In a recent article published in The Telegraph, former BBC presenter Bill Oddie, said that people (more specifically celebrities) are ‘making careers’ out of their mental health conditions. In the article published on 10th November, Oddie stated that:
“I have stepped back from my charity work for bipolar. Despite having had my own experience with the condition, I fear that it has become something of a ‘fashionable’ condition to have in this day and age”. He goes on to say: “It is a serious condition, but, suddenly, people are making careers out of it. Stephen Fry brought a lot of attention to it, and Ruby Wax, but I don’t think that the life of a celebrity can be compared to, or relatable to, a normal, everyday life, so I don’t know how good it really does.

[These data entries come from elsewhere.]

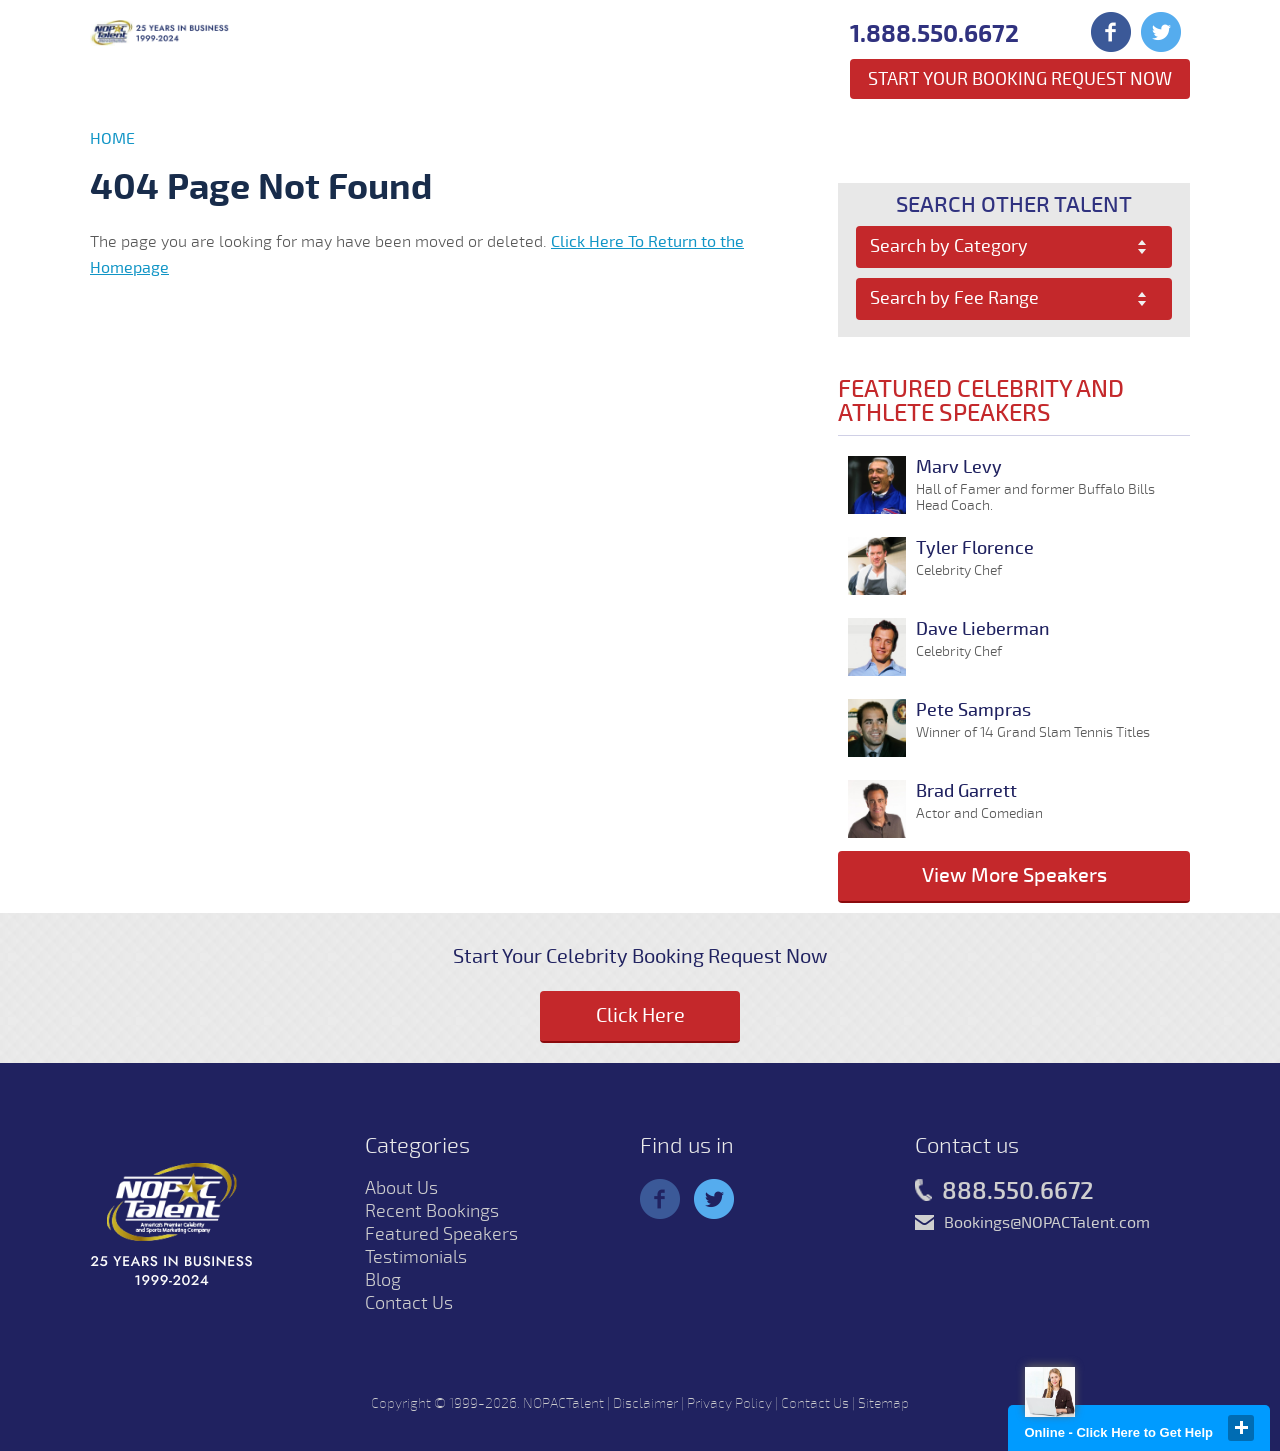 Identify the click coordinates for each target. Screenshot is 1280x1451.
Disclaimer (645, 1403)
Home (112, 139)
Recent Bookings (432, 1211)
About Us (401, 1188)
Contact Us (409, 1303)
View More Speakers (1014, 875)
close (1241, 1428)
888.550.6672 (1004, 1192)
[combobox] (1014, 247)
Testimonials (416, 1257)
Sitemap (883, 1403)
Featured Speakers (441, 1234)
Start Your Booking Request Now (1020, 79)
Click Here (640, 1015)
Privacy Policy (729, 1403)
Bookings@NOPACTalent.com (1047, 1223)
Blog (383, 1280)
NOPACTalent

Whilst I have a certain amount of sympathy with Oddie’s argument, I think that celebrities can, and do, bring much needed attention to mental health issues, helping to dispelling stigma and facilitating informed debate among the wider population. On balance I would contend that Stephen Fry in particular has done much to ‘normalize’ mental illness. That said, there are others who have made less helpful contributions of questionable educational value and fueling erroneous perceptions that perpetuate stigma rather than dispelling it.
Celebrities, like everyone else, can make very valuable contributions by utilizing their ‘expert through lived experience’ status to help others; we should embrace what is good and helpful from whichever quarter it comes from.